L'uccisione di Ghisellini fu a lungo addebitata ad una fazione del partito fascista in lotta per la supremazia: la strage del 15 novembre dunque sarebbe stata l'orribile rappresaglia messa in campo come conseguenza di una lotta intestina.

La versione della responsabilità fascista nell'uccisione del federale è stata sostenuta anche in famose opere letterarie e cinematografiche (Bassani, Vancini). Da qualche tempo, sostenuta anche da alcuni autorevoli esponenti della Resistenza, è stata avanzata l'ipotesi che ad uccidere il federale sia stato, invece, un GAP (Gruppo di Azione Partigiana) proveniente dal Bolognese, con supporti e collegamenti a Ferrara: l'obiettivo era impedire con ogni mezzo la riorganizzazione del Partito fascista e salvaguardare la possibilità della Resistenza anche armata, messa in discussione dai tentativi di pacificazione, già apertamente incrinati dall'ondata di arresti che nell'ottobre aveva colpito diversi degli antifascisti convinti della possibilità della pacificazione stessa.

Stando a questa seconda ipotesi, la strage del 15 novembre sarebbe stata perpetrata come rappresaglia all'uccisione del federale da parte dei partigiani.
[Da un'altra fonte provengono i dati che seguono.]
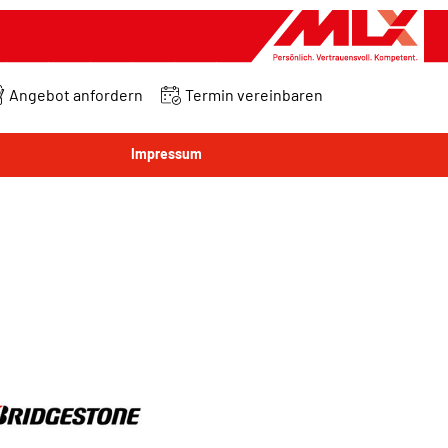
Angebot anfordern
Termin vereinbaren
Impressum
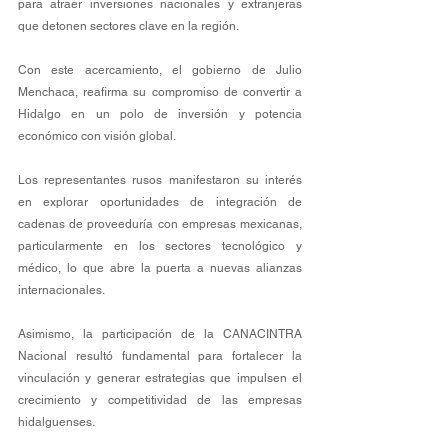
para atraer inversiones nacionales y extranjeras 
que detonen sectores clave en la región.
Con este acercamiento, el gobierno de Julio 
Menchaca, reafirma su compromiso de convertir a 
Hidalgo en un polo de inversión y potencia 
económico con visión global.
Los representantes rusos manifestaron su interés 
en explorar oportunidades de integración de 
cadenas de proveeduría con empresas mexicanas, 
particularmente en los sectores tecnológico y 
médico, lo que abre la puerta a nuevas alianzas 
internacionales.
Asimismo, la participación de la CANACINTRA 
Nacional resultó fundamental para fortalecer la 
vinculación y generar estrategias que impulsen el 
crecimiento y competitividad de las empresas 
hidalguenses.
Ma come si arrivò alla strage?

Alla notizia dell'uccisione del federale i rappresentanti ferraresi del PFR, riuniti a Verona per il I Congresso del partito, rientratono in città insieme a squadre di Padova e Verona agli ordini di Giovan Battista Riggio.

A Ferrara rientrò anche Enrico Vezzalini (che in città aveva assunto da poche settimane l'incarico di responsabile del collegamento tra le autorità fasciste e le autorità tedesche), assumendo la reggenza della Federazione. Nella notte furono arrestate 75 persone, prelevate di forza dalle loro case (ed altre sei saranno fermate nei giorni immediatamente successivi alla strage, tra il 16 ed il 18 novembre).

Tra di esse, la maestra Alda Costa, dirigente socialista, che passerà dal carcere di Ferrara a quello di Copparo e morirà il 30 aprile 1944 senza aver riavuto la libertà.

Fu tra gli arrestati di ottobre e quelli della notte tra il 14 ed il 15 novembre che i fascisti scelsero le persone da fucilare per rappresaglia.

All'alba del 15 novembre undici corpi erano riversi vicino al Castello Estense ed in altri punti della città: si trattava di Emilio Arlotti, Mario Zanatta, Vittore e Mario Hanau, Giulio Piazzi, Pasquale Colagrande, Ugo Teglio, Alberto Vita Finzi, Cinzio Belletti, Antonio Torboli, Girolamo Savonuzzi.

I loro corpi non furono rimossi se non dopo l'intervento delle autorità tedesche che accolsero l'intercessione di monsignor Ruggero Bovelli.

L'impressione in città fu enorme: basti pensare che le stesse autorità tedesche, in un loro rapporto, parlano di una trentina di vittime e che un'edizione clandestina dell' Avanti, giornale socialista, riporta la notizia che tra i trucidati figurava anche Alda Costa.

Dal massacro del 15 novembre nacque l'espressione fascista "Ferrarizzare l'Italia".